Une électrique à prix plancher pour relancer la citadine
Avec un tarif d’appel fixé à 19 990 €, la Citroën ë-C3 s’impose comme la voiture électrique la moins chère du marché européen. Le constructeur français réussit là où nombre de concurrents ont échoué : proposer une citadine zéro émission au prix d’un modèle thermique bien équipé. La version 30 kWh tombe même à 15 748 € après déduction de la prime CEE de 4 242 €, un niveau de prix qui enterre définitivement la Dacia Spring, jusqu’ici référence de l’entrée de gamme.
L’approche est claire : Citroën ne veut plus être perçue comme un constructeur “low-cost”, mais comme le champion de l’accessibilité électrique made in Europe. La ë-C3 est fabriquée à Trnava (Slovaquie), sur la même ligne que la C3 thermique, permettant de mutualiser les coûts et d’abaisser drastiquement le prix de revient unitaire. L’Argus rappelle que cette rationalisation industrielle s’inscrit dans la stratégie globale de Stellantis : produire localement pour contrer les modèles chinois à bas coût qui envahissent le marché européen.
Batterie, autonomie, recharge : Citroën mise sur la simplicité
Sous le capot, la ë-C3 embarque une batterie LFP (Lithium-Fer-Phosphate) de 44 kWh, offrant jusqu’à 320 km d’autonomie WLTP. Une seconde version plus abordable, dotée d’un pack 30 kWh, offrira environ 200 km d’autonomie à un tarif encore inférieur, attendu pour 2026. La recharge rapide atteint 100 kW, permettant de passer de 20 à 80 % en 26 minutes.

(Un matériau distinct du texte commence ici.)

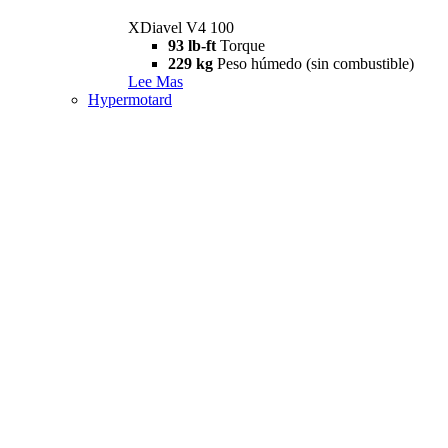
XDiavel V4 100
93 lb-ft
Torque
229 kg
Peso húmedo (sin combustible)
Lee Mas
Hypermotard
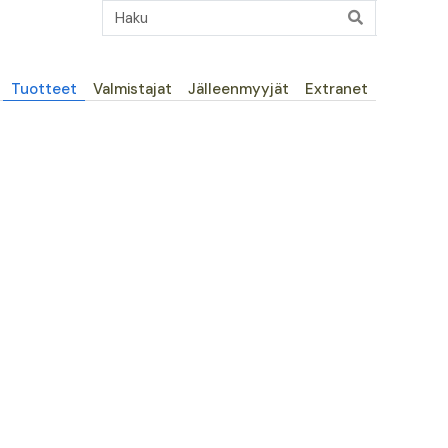
Päävalikko
Tuotteet
Valmistajat
Jälleenmyyjät
Extranet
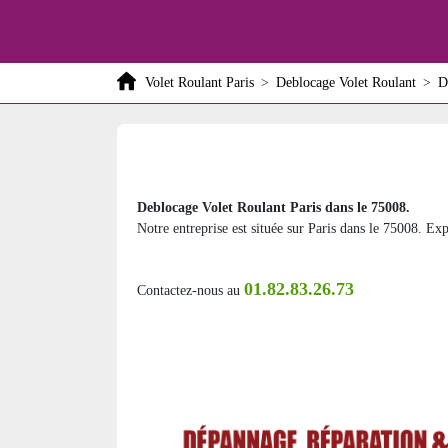
Volet Roulant Paris
>
Deblocage Volet Roulant
>
D
Deblocage Volet Roulant Paris dans le 75008.
Notre entreprise est située sur Paris dans le 75008. Exp
01.82.83.26.73
Contactez-nous au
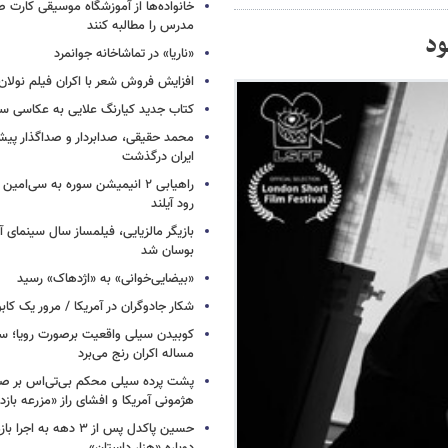
خانواده‌ها از آموزشگاه موسیقی کارت
مدرس را مطالبه کنند
ود
«ناریا» در تماشاخانه جوانمرد
افزایش فروش شعر با اکران فیلم نولان
کتاب جدید کیارنگ علایی به عکاسی س
محمد حقیقی، صدابردار و صداگذار پ
ایران درگذشت
راهیابی ۲ انیمیشن سوره به سی‌امی
رود آیلند
بازیگر مالزیایی، فیلمساز سال سینمای آ
بوسان شد
«بیضایی‌خوانی» به «اژدهاک» رسید
شکار جادوگران در آمریکا / مرور یک کاب
کوبیدن سیلی واقعیت برصورت رویا؛ سی
مساله اکران رنج می‌برد
پشت پرده سیلی محکم بی‌تی‌اس بر صو
هژمونی آمریکا و افشای راز «مزرعه بازد
حسین پاکدل پس از ۳ دهه به ا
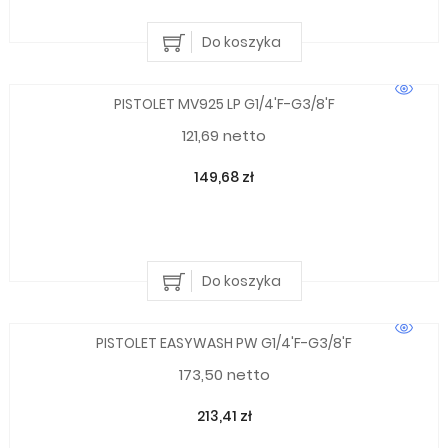
Do koszyka
PISTOLET MV925 LP G1/4'F-G3/8'F
121,69 netto
149,68 zł
Do koszyka
PISTOLET EASYWASH PW G1/4'F-G3/8'F
173,50 netto
213,41 zł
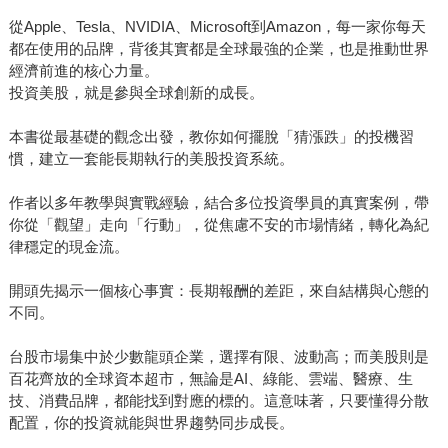
從Apple、Tesla、NVIDIA、Microsoft到Amazon，每一家你每天
都在使用的品牌，背後其實都是全球最強的企業，也是推動世界
經濟前進的核心力量。
投資美股，就是參與全球創新的成長。
本書從最基礎的觀念出發，教你如何擺脫「猜漲跌」的投機習
慣，建立一套能長期執行的美股投資系統。
作者以多年教學與實戰經驗，結合多位投資學員的真實案例，帶
你從「觀望」走向「行動」，從焦慮不安的市場情緒，轉化為紀
律穩定的現金流。
開頭先揭示一個核心事實：長期報酬的差距，來自結構與心態的
不同。
台股市場集中於少數龍頭企業，選擇有限、波動高；而美股則是
百花齊放的全球資本超市，無論是AI、綠能、雲端、醫療、生
技、消費品牌，都能找到對應的標的。這意味著，只要懂得分散
配置，你的投資就能與世界趨勢同步成長。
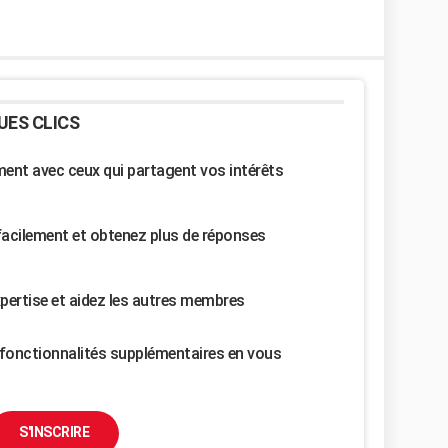
UES CLICS
nt avec ceux qui partagent vos intérêts
facilement et obtenez plus de réponses
pertise et aidez les autres membres
fonctionnalités supplémentaires en vous
S'INSCRIRE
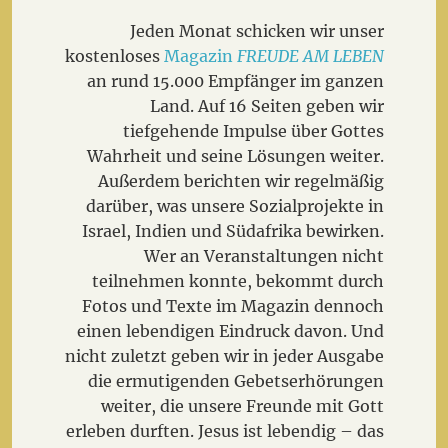
Jeden Monat schicken wir unser
kostenloses
Magazin
FREUDE AM LEBEN
an rund 15.000 Empfänger im ganzen
Land. Auf 16 Seiten geben wir
tiefgehende Impulse über Gottes
Wahrheit und seine Lösungen weiter.
Außerdem berichten wir regelmäßig
darüber, was unsere Sozialprojekte in
Israel, Indien und Südafrika bewirken.
Wer an Veranstaltungen nicht
teilnehmen konnte, bekommt durch
Fotos und Texte im Magazin dennoch
einen lebendigen Eindruck davon. Und
nicht zuletzt geben wir in jeder Ausgabe
die ermutigenden Gebetserhörungen
weiter, die unsere Freunde mit Gott
erleben durften. Jesus ist lebendig – das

Le moteur électrique développe 83 kW (113 ch), un niveau suffisant pour une citadine légère de moins de 1,5 tonne. À bord, Citroën privilégie le confort et la sobriété : sièges « Advanced Comfort », combiné numérique simplifié, écran central de 10 pouces et compatibilité Android Auto / Apple CarPlay. Le tout dans un design inspiré du concept Oli, avec des lignes tendues et une garde au sol rehaussée pour renforcer son aspect SUV urbain.
Une offre dopée par les aides gouvernementales
Le succès annoncé de la ë-C3 repose aussi sur un environnement réglementaire favorable. Depuis octobre 2025, une prime de 1 000 € s’ajoute pour les véhicules assemblés en Europe, comme le rappelle Service-public.fr. En cumulant cette aide au dispositif des Certificats d’Économies d’Énergie (CEE), les distributeurs peuvent afficher des rabais spectaculaires sur le prix final.
Citroën bénéficie aussi du leasing social reconduit par l’État : la ë-C3 sera proposée à 95 €/mois, sans apport. Ce modèle économique vise à relancer les ventes électriques auprès des foyers modestes, alors que la disparition du bonus écologique classique, effective depuis le 1ᵉʳ juillet 2025, avait temporairement freiné la demande.
Les concurrents n’ont pas tardé à réagir avec de nouveaux modèles destinés à concurrencer la ë-C3. Chez Renault, la R5 E-Tech sera présentée début 2026, mais son tarif estimé autour de 25 000 € la positionne bien au-dessus de la Citroën. Dacia, de son côté, prépare une nouvelle génération de Spring produite en Europe de l’Est pour répondre à la pression tarifaire imposée par Stellantis. Enfin, Volkswagen et Fiat ont annoncé des modèles compacts sous les 20 000 € à horizon 2027. La ë-C3 devient ainsi un jalon décisif : elle force les grands constructeurs à revoir à la baisse leurs ambitions de prix, tout en rappelant que la bataille de l’électrique se gagnera sur l’accessibilité autant que sur la technologie.
Un pari industriel et politique
Derrière ce succès tarifaire se joue un combat stratégique : celui de la souveraineté automobile européenne. En misant sur une production régionale, Stellantis veut prouver que l’Europe peut encore fabriquer des voitures électriques abordables face à la pression chinoise. Ce positionnement offensif sert aussi à occuper le terrain réglementaire : la ë-C3 respecte les critères environnementaux exigés par Bruxelles pour accéder aux futurs bonus « verts ».